Basics of Heat Transfer
In the simplest of terms, the discipline of heat transfer is concerned with only two things: temperature, and the flow of heat. Temperature represents the amount of thermal energy available, whereas heat flow represents the movement of thermal energy from place to place.

On a microscopic scale, thermal energy is related to the kinetic energy of molecules. The greater a material's temperature, the greater the thermal agitation of its constituent molecules (manifested both in linear motion and vibrational modes). It is natural for regions containing greater molecular kinetic energy to pass this energy to regions with less kinetic energy.

Several material properties serve to modulate the heat tranfered between two regions at differing temperatures. Examples include thermal conductivities, specific heats, material densities, fluid velocities, fluid viscosities, surface emissivities, and more. Taken together, these properties serve to make the solution of many heat transfer problems an involved process.

Heat Transfer Mechanisms
Heat transfer mechanisms can be grouped into 3 broad categories:
Conduction: Regions with greater molecular kinetic energy will pass their thermal energy to regions with less molecular energy through direct molecular collisions, a process known as conduction. In metals, a significant portion of the transported thermal energy is also carried by conduction-band electrons.
Convection: When heat conducts into a static fluid it leads to a local volumetric expansion. As a result of gravity-induced pressure gradients, the expanded fluid parcel becomes buoyant and displaces, thereby transporting heat by fluid motion (i.e. convection) in addition to conduction. Such heat-induced fluid motion in initially static fluids is known as free convection.
For cases where the fluid is already in motion, heat conducted into the fluid will be transported away chiefly by fluid convection.

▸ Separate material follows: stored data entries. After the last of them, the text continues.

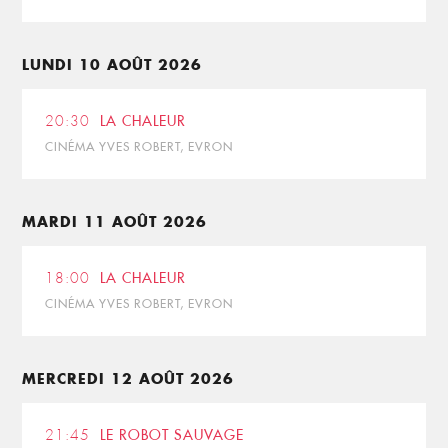
LUNDI 10 AOÛT 2026
20:30
LA CHALEUR
CINÉMA YVES ROBERT, EVRON
MARDI 11 AOÛT 2026
18:00
LA CHALEUR
CINÉMA YVES ROBERT, EVRON
MERCREDI 12 AOÛT 2026
21:45
LE ROBOT SAUVAGE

These cases, known as forced convection, require a pressure gradient to drive the fluid motion, as opposed to a gravity gradient to induce motion through buoyancy.
Radiation: All materials radiate thermal energy in amounts determined by their temperature, where the energy is carried by photons of light in the infrared and visible portions of the electromagnetic spectrum. When temperatures are uniform, the radiative flux between objects is in equilibrium and no net thermal energy is exchanged. The balance is upset when temperatures are not uniform, and thermal energy is transported from surfaces of higher to surfaces of lower temperature.